Abstract :
[en] Point cloud acquisition and processing workflows are usually application-dependent following a classic progression from data gathering to deliverable creation. While the collection step may be specific to the sensor at hands, point-cloud-as-a-deliverable upsurges, becoming one de-facto choice for many industries. This task-oriented scenario mainly considers these as a spatial reference – which is used by experts to create other deliverables – thus being a project’s closest link to reality. It brings accurate real-world information which could allow decision-making based on digital-reality instead of interpreted or not up-to-date information. However, there are several considerations to address for a suitable integration. Point clouds are often very large depending on how much data is collected – usually in the realms of Gigabytes, if not Terabytes – and are destined to be archived as a reusable support to create new type of data and products. This can lead to a dead-end with exponential storage needs, incompatibility between outputs, loss of information and complicated collaboration. These practices also show limited to no attempt to generalize a framework which could in turn play as a common ground for further interoperability and generalization. This lack is counterproductive and could lead in term to a chaotic data repartition among actors and worsen the dependency to several outsourced service, each aiming an application independently.
This primarily emphasize a strong need to study interoperable scenarios in which one point cloud could be used by many users from different domains, each having a different need (E.g. the object of interest can be a building or only the roof of this building). This will in turn introduce new constraints at the acquisition level to define the needed exhaustivity of the 3D representation for use with reasoning engines. Of course, this serialize additional challenges for interconnecting processes and insuring a compatibility with the different sources, volumes and other data-driven parameters.
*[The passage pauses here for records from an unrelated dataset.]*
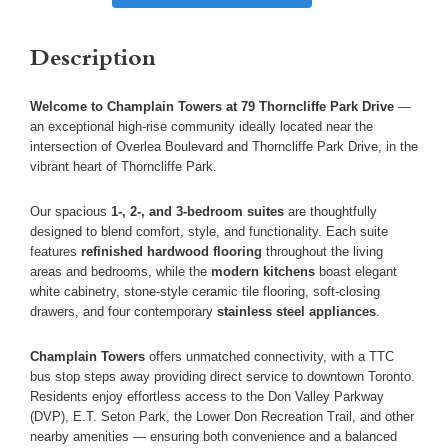
Description
Welcome to Champlain Towers at 79 Thorncliffe Park Drive
—
an exceptional high-rise community ideally located near the
intersection of Overlea Boulevard and Thorncliffe Park Drive, in the
vibrant heart of Thorncliffe Park.
Our spacious
1-, 2-, and 3-bedroom suites
are thoughtfully
designed to blend comfort, style, and functionality. Each suite
features
refinished hardwood flooring
throughout the living
areas and bedrooms, while the
modern kitchens
boast elegant
white cabinetry, stone-style ceramic tile flooring, soft-closing
drawers, and four contemporary
stainless steel appliances
.
Champlain Towers
offers unmatched connectivity, with a TTC
bus stop steps away providing direct service to downtown Toronto.
Residents enjoy effortless access to the Don Valley Parkway
(DVP), E.T. Seton Park, the Lower Don Recreation Trail, and other
nearby amenities — ensuring both convenience and a balanced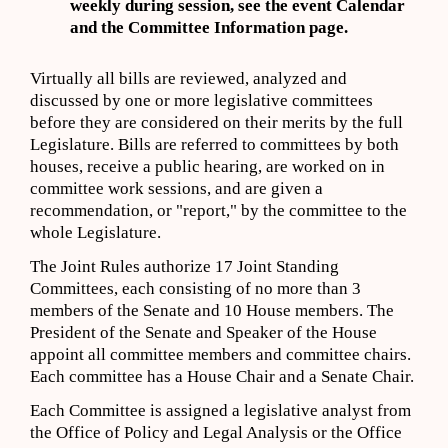
weekly during session,
s
ee
the event
Calendar
and the Committee Information page
.
Virtually all bills are reviewed, analyzed and
discussed by one or more legislative committees
before they are considered on their merits by the full
Legislature. Bills are referred to committees by both
houses, receive a public hearing, are worked on in
committee work sessions, and are given a
recommendation, or "report," by the committee to the
whole Legislature.
The Joint Rules authorize 17 Joint Standing
Committees, each consisting of no more than 3
members of the Senate and 10 House members. The
President of the Senate and Speaker of the House
appoint all committee members and committee chairs.
Each committee has a House Chair and a Senate Chair.
Each Committee is assigned a legislative analyst from
the Office of Policy and Legal Analysis or the Office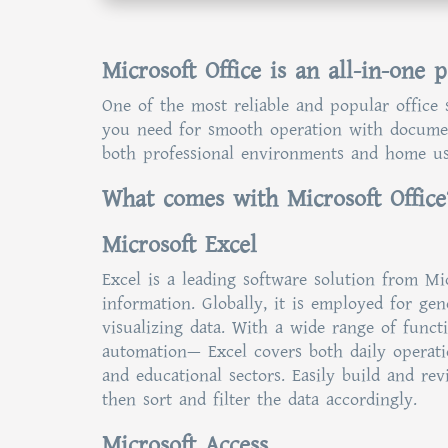
Microsoft Office is an all-in-one 
One of the most reliable and popular office s
you need for smooth operation with document
both professional environments and home use
What comes with Microsoft Office
Microsoft Excel
Excel is a leading software solution from Mi
information. Globally, it is employed for ge
visualizing data. With a wide range of funct
automation— Excel covers both daily operatio
and educational sectors. Easily build and rev
then sort and filter the data accordingly.
Microsoft Access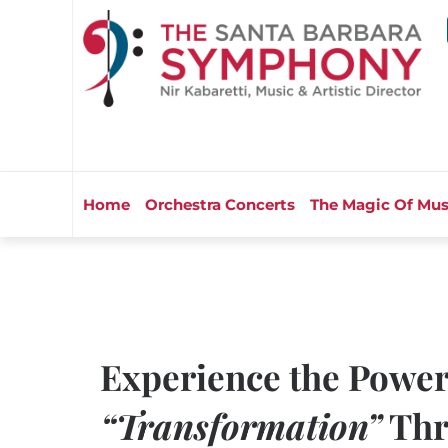
Home
Orchestra Concerts
The Magic Of Mus
Experience the Power
“Transformation”
Thr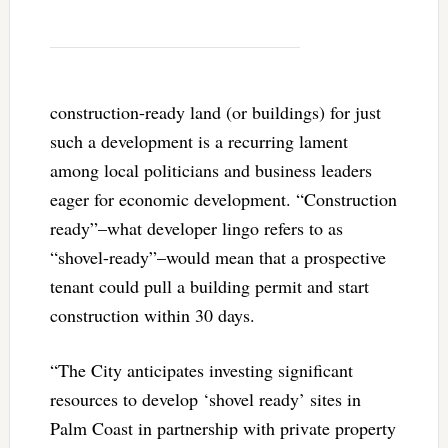
construction-ready land (or buildings) for just
such a development is a recurring lament
among local politicians and business leaders
eager for economic development. “Construction
ready”–what developer lingo refers to as
“shovel-ready”–would mean that a prospective
tenant could pull a building permit and start
construction within 30 days.
“The City anticipates investing significant
resources to develop ‘shovel ready’ sites in
Palm Coast in partnership with private property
Secondly, robotics research has made a leap forward providing autonomous 3D recording systems, where we obtain a 3D point cloud of environments with no human intervention. Of course, following this idea to develop autonomous surveying demands that the data can be used for decision-making. The collected point cloud without context does not permit to take a valid decision, and the knowledge of experts is needed to extract the necessary information and to creates a viable data support for decision-making. Automating this process for fully autonomous cognitive decision systems is very tempting but poses many challenges mainly link to Knowledge Extraction (KE), Knowledge Integration (KI) and Knowledge Representation (KR) from point cloud. Therefore, point cloud structuration must be specifically designed to allow the computer to use it as a base for information extraction using reasoning and agent-based systems. Interoperable approaches which permits several actors to leverage one common information system (E.g. Facility Management 4.0) based on a digital twin is a great exploration motor. In this continuum, the presentation feeds a broader reflexion to go from a human-centered process to an autonomous workflow which highlights a need to improve automation, data management and interaction to speed-up inference processes, crucial to the development of point clouds in 3D capture workflows.
The presentation primarily aims at providing all the necessary information for the development of an infrastructure: The Smart Point Cloud (SPC). It permits to handle point cloud data, manage heterogeneity, process and group points that retain a relationship regarding a specific domain ontology that allow to query and reason for decision-making tools including smart modelling. The resulting implementation of the SPC is based on new meta-models that permit to structure the information (3D geometry and semantics) and leverage available knowledge for accessing decision-making support tools and reasoning capabilities. At the frontier between a point cloud GIS system and a spatial infrastructure for agent-based decision support systems, its flexibility allows to evolve with future developments using artificial intelligence and new machine learning approaches. The proposed modular infrastructure includes Knowledge Discovery processes with Knowledge Integration and Knowledge Representation as ontologies, proving efficient context-specific adaptation.